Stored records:
= Beginning of Section =
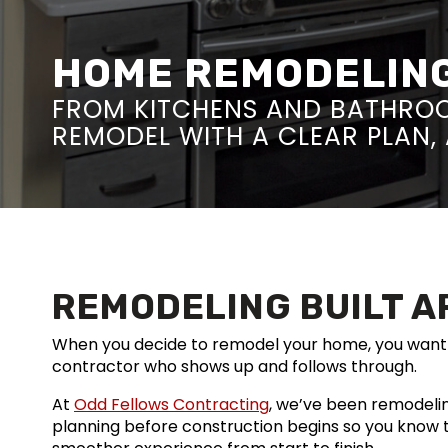
HOME REMODELING 
FROM KITCHENS AND BATHROO
REMODEL WITH A CLEAR PLAN, 
REMODELING BUILT A
When you decide to remodel your home, you want 
contractor who shows up and follows through.
At
Odd Fellows Contracting
, we’ve been remodelin
planning before construction begins so you know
= End of Section =
Required action:
In your copy, exclude the pictures and repeat each entry above exactly.

Result of the exercise:
HOME REMODELING 
FROM KITCHENS AND BATHROO
REMODEL WITH A CLEAR PLAN, 
REMODELING BUILT A
When you decide to remodel your home, you want 
contractor who shows up and follows through.
At
Odd Fellows Contracting
, we’ve been remodelin
planning before construction begins so you know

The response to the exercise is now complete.